Kin Testify In Grenade Attack Trial
Associated Press
April 27, 2005
FORT BRAGG, N.C. - Relatives of two officers killed in a surprise grenade attack in Kuwait testified through tears Tuesday that their grief has been magnified by the horror of knowing that a fellow soldier was responsible.
"A sacred trust was broken that evening at Camp Pennsylvania," Capt. Chris Seifert's widow, Terri Seifert, told the military jury that will decide whether Sgt. Hasan Akbar should receive the death penalty for the March 2003 attack.
The widow also recalled the pain of following the casket of her 27-year-old husband down the same church aisle the couple walked on their wedding day.
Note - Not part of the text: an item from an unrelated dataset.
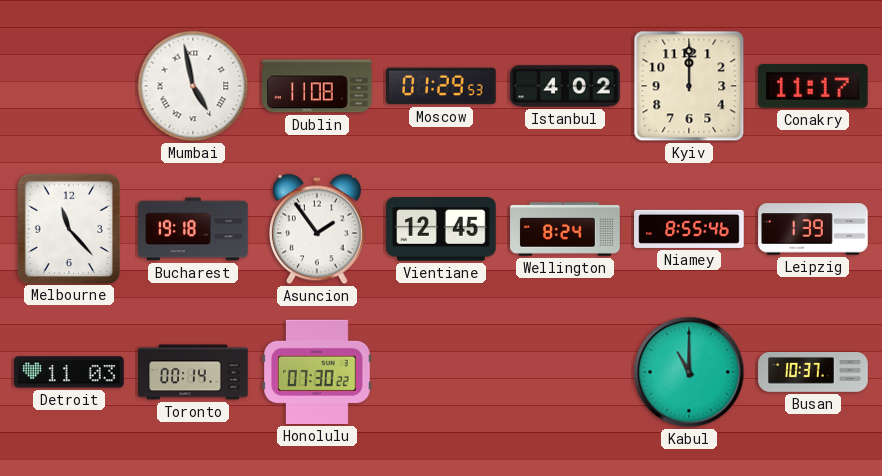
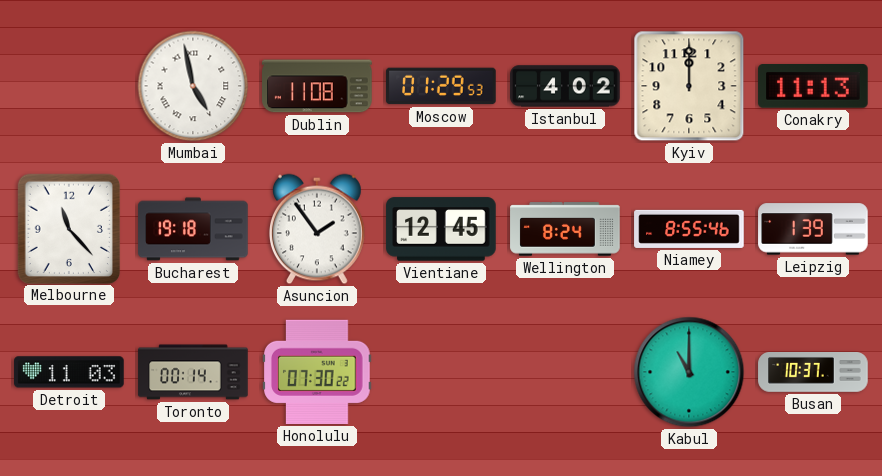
Conakry: 11:17 -> 11:13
She said she still keeps items around as reminders of her husband - his Army beret, slippers, toothbrush and razor, along with photos of him with their young son.
"I am terribly lonely," she said. "I lost my best friend and confidante."
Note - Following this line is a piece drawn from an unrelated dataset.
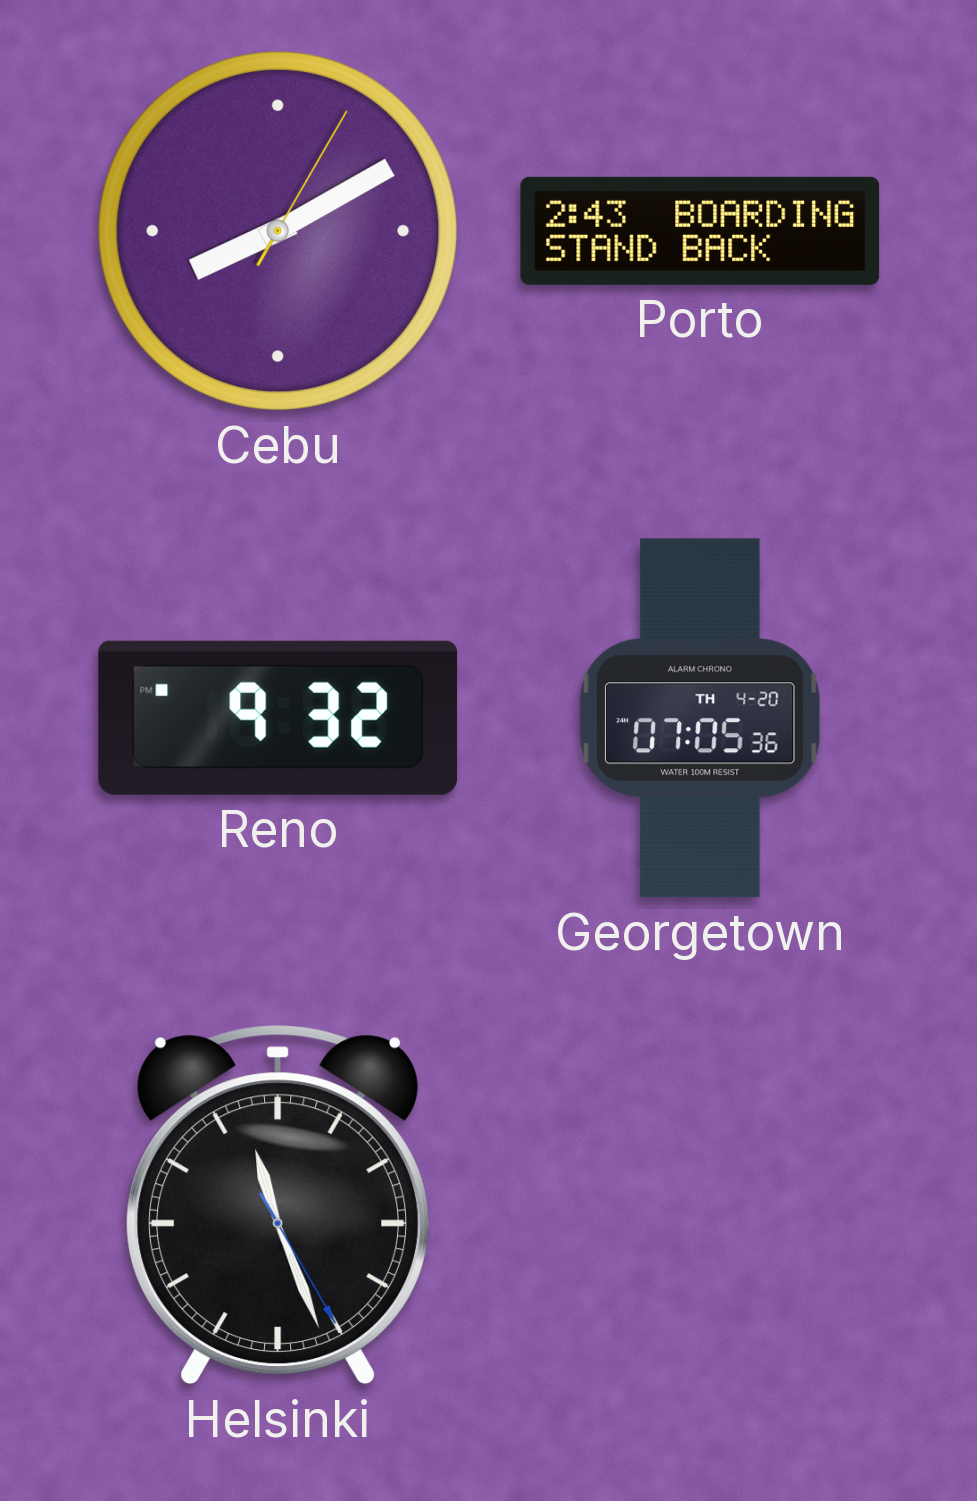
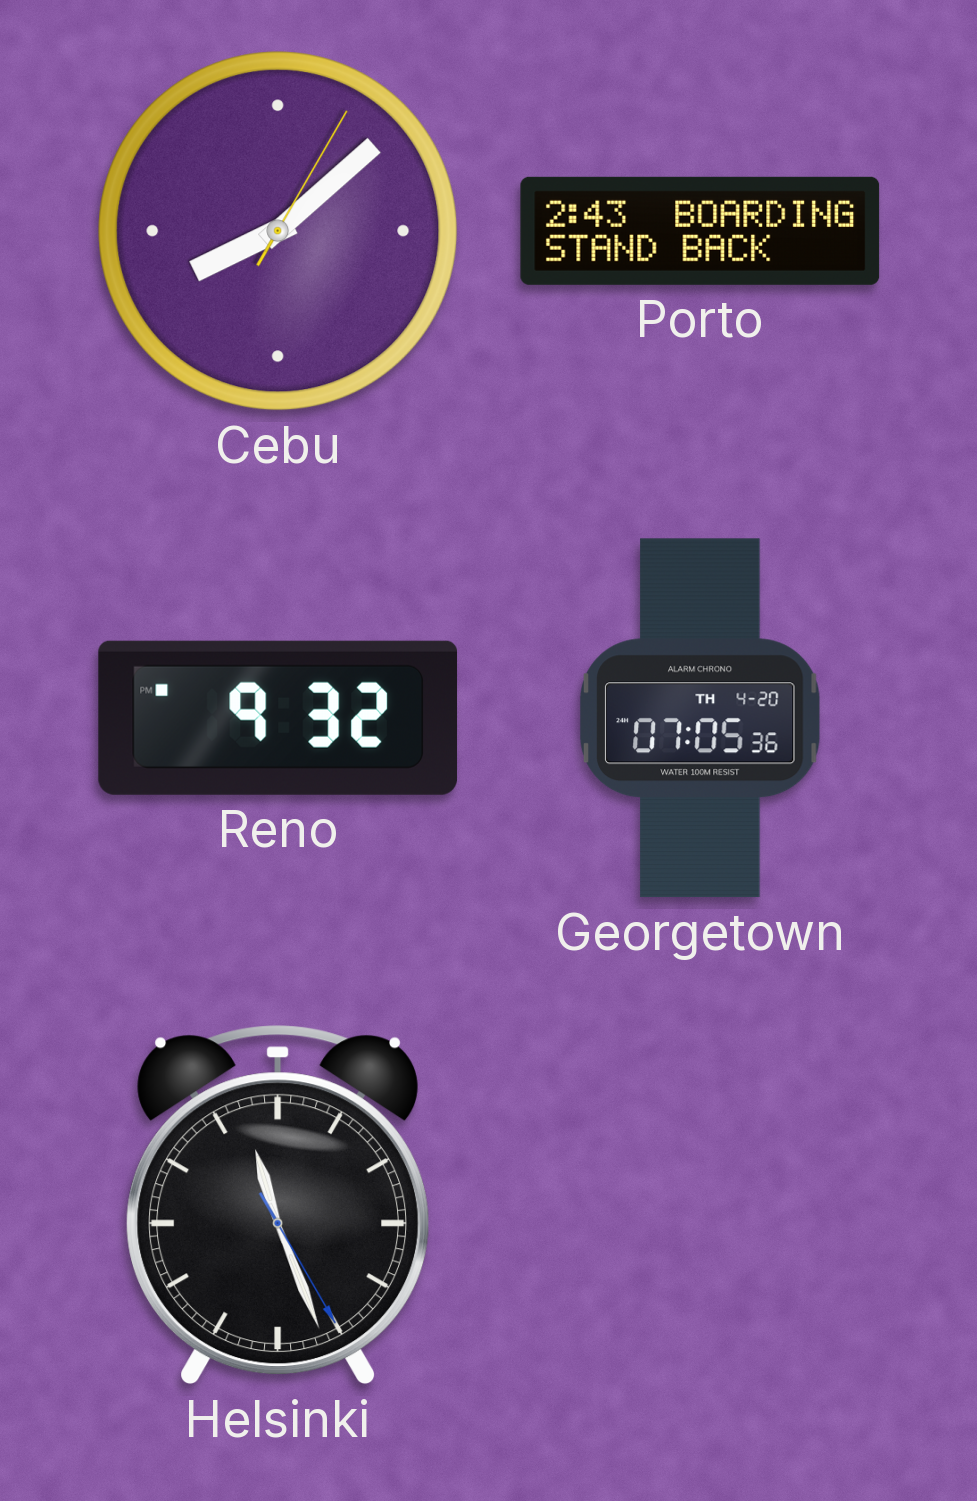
Cebu: 8:10 -> 8:08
The emotional testimony capped the prosecution's case in the penalty phase for the 34-year-old Akbar, who was convicted last week of premeditated murder and attempted premeditated murder in the attack on fellow soldiers of the 101st Airborne Division in the early days of the Iraq war.
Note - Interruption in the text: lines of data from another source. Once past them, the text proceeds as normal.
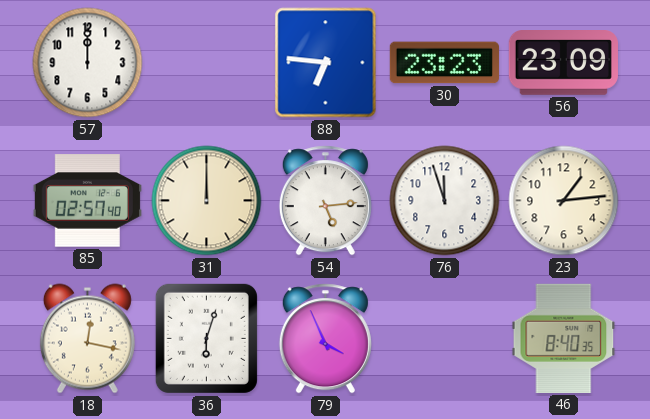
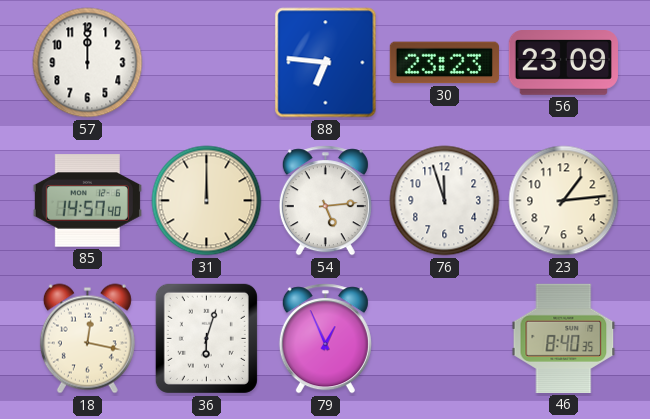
85: 02:57 -> 14:57
79: 3:56 -> 12:56
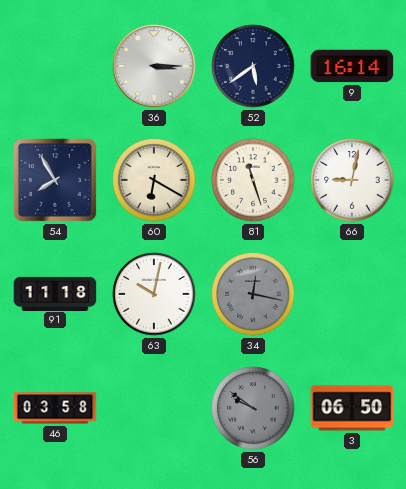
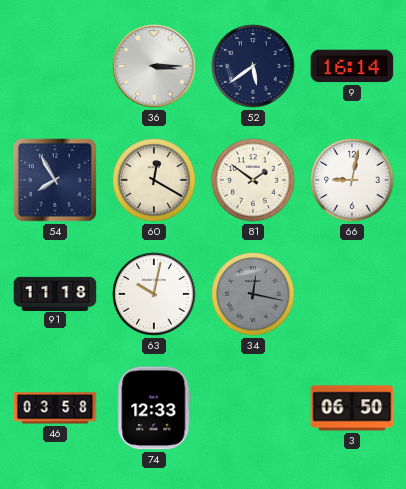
60: 6:20 -> 12:20
81: 11:27 -> 1:51
74: none -> 12:33
56: 9:51 -> none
Defense lawyers are expected to present witnesses Wednesday in their effort to save Akbar from a death sentence.
Defense lawyers argued Akbar was too mentally ill to plan the attack, although they never denied that he was the one who rolled grenades into tents, then fired on soldiers in the ensuing chaos. In addition to the two officers who were killed, 14 soldiers were wounded.
Prosecutors have said Akbar launched the attack because he was concerned about U.S. troops killing fellow Muslims in the war. Earlier in the prosecution's presentation, soldiers testified about the mental and physical wounds they suffered in the attack.
Tuesday, the victims' relatives took the stand.
The mother of Air Force Maj. Gregory Stone, 40, said her son was so badly shredded by more than 80 pieces of shrapnel that she didn't get a chance to see his body before he was buried.
"He was the heart of our family. He was our hero," Betty Lenzi said. "And that grenade tore him away from us."
Helen Seifert said her son - born after years of unsuccessful efforts to have a child and applications for adoption - was the center of her life. After she testified, her husband helped her to her seat where she burst into tears.
"I just could not believe an American soldier could do this," she said. "It shattered my life."